Response rate (reduction of 50 percent or more from baseline in Young Mania Rating Scale [YMRS] last observation carried forward) was significantly greater in the divalproex/quetiapine group vs. the divalproex/placebo group (p=0.03).

For mania, there was an 87 percent response rate in the divalproex/quetiapine group compared with 47 percent in the divalproex/placebo group, using the Clinical Global Impression (CGI) Scale, p<0.05.

There was a significantly greater reduction in YMRS, Childhood Depression Rating Scale (CDRS) and Positive and Negative Syndrome Scale-Positive subscale (PANSS-P) in the divalproex and quetiapine group compared to the divalproex and placebo group (Fisher’s exact test, p=0.03).

Quetiapine was safe and well tolerated when used as adjunctive therapy. The most common adverse events were sedation (33 percent divalproex and placebo vs. 80 percent divalproex and quetiapine), nausea (40 percent vs. 27 percent) and headache (47 percent in both groups).
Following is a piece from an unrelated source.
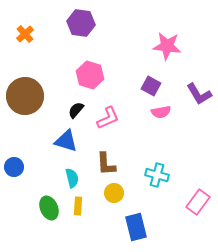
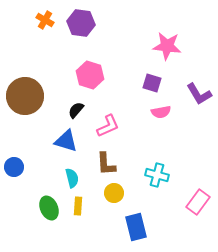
orange cross: moved 20 px right, 14 px up; rotated 18 degrees counterclockwise
purple square: moved 1 px right, 3 px up; rotated 12 degrees counterclockwise
pink L-shape: moved 8 px down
There were no significant group differences in change from baseline to endpoint in extra-pyramidal symptom measures, QTc interval, thyroid-stimulating hormone levels, haematocrit, white blood cell count or weight.

The investigators suggested further study evaluating the efficacy, safety and tolerability of quetiapine in a larger sample population of patients with bipolar disorder is warranted.

The research was supported by AstraZeneca Pharmaceuticals.